That means House leadership will likely have to put any spending bills up under suspension, which would bypass the procedural hurdle but raise the threshold for passage to two-thirds of the chamber rather than a simple majority.
It’s all but assured that any final appropriations bills will need Democratic support to pass the House.
Both Reps. Marjorie Taylor Greene, R-Ga., and Tim Burchett, R-Tenn., said they were against the agreement.
‘I’m currently a no,’ Burchett said on Fox Report. ‘I’d like to see some real cuts…and maybe cut back on all the…spending that we’ve been doing. And until we do that, we are we are falling off a fiscal cliff.’
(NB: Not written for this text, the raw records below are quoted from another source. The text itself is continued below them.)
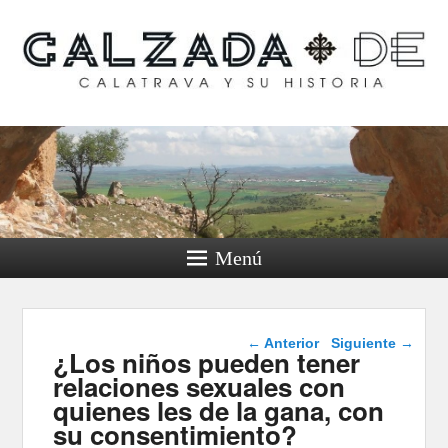
Calzada de Calatrava y
su historia
Menú
Navegación de
←
Anterior
Siguiente
→
¿Los niños pueden tener
entradas
relaciones sexuales con
quienes les de la gana, con
su consentimiento?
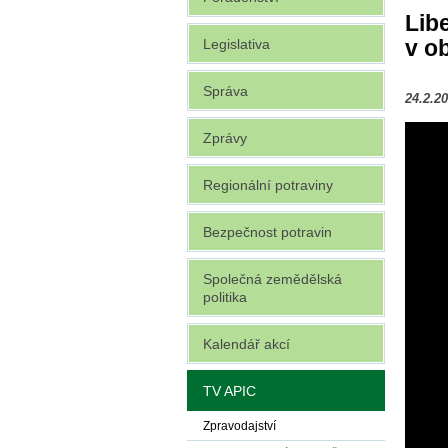
Lib
v ob
Legislativa
Správa
24.2.2
Zprávy
Regionální potraviny
Bezpečnost potravin
Společná zemědělská
politika
Kalendář akcí
TV APIC
Zpravodajství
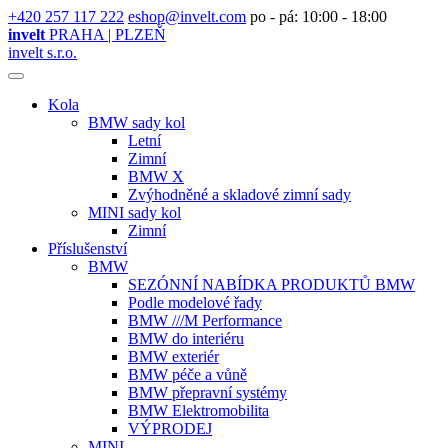
+420 257 117 222
eshop@invelt.com
po - pá: 10:00 - 18:00
invelt
PRAHA | PLZEŇ
invelt s.r.o.
Kola
BMW sady kol
Letní
Zimní
BMW X
Zvýhodněné a skladové zimní sady
MINI sady kol
Zimní
Příslušenství
BMW
SEZÓNNÍ NABÍDKA PRODUKTŮ BMW
Podle modelové řady
BMW ///M Performance
BMW do interiéru
BMW exteriér
BMW péče a vůně
BMW přepravní systémy
BMW Elektromobilita
VÝPRODEJ
MINI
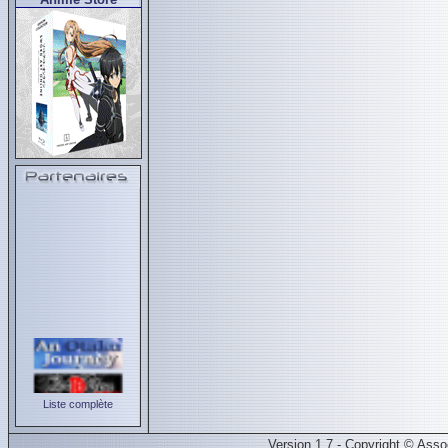
Liste complète
Version 1.7 - Copyright © Ass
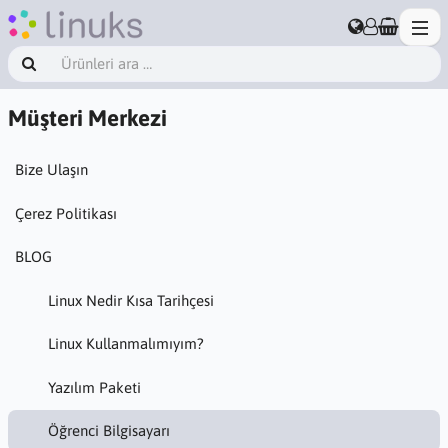
Müşteri Merkezi
Bize Ulaşın
Çerez Politikası
BLOG
Linux Nedir Kısa Tarihçesi
Linux Kullanmalımıyım?
Yazılım Paketi
Öğrenci Bilgisayarı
Greene wrote on X, ‘I am a NO to the Johnson Schumer budget deal. This $1.6 Trillion dollar budget agreement does nothing to secure the border, stop the invasion, or stop the weaponized government targeting Biden’s political enemies and innocent Americans. So much for the power of the purse!’
Johnson and Schumer, D-N.Y., both claimed victory when announcing they had agreed on what level to fund the government at for the remainder of fiscal year 2024. Their plan would set a statutory topline of $1.59 trillion, the same level Schumer set with ex-Speaker Kevin McCarthy, R-Calif., as part of negotiations to raise the debt limit last spring.
The updated plan would also factor in most of a $69 billion side deal made between McCarthy and President Biden. Johnson said he negotiated an added $16 billion in spending cuts this year to offset that.
Rep. Chip Roy, R-Texas, on X called the agreed-upon spending level ‘terrible,’ adding that it ‘gives away the leverage accomplished in the (already not great) caps deal’ between McCarthy and Biden, the Fiscal Responsibility Act.
But a GOP aide pushed back against that notion on Sunday night, telling Fox News Digital, ‘This deal has the same levels of spending as the [Fiscal Responsibility Act] deal except with billions more in cuts. Republicans put the screws to Democrats one more time.’
The House is formally back from the holidays on Jan. 9.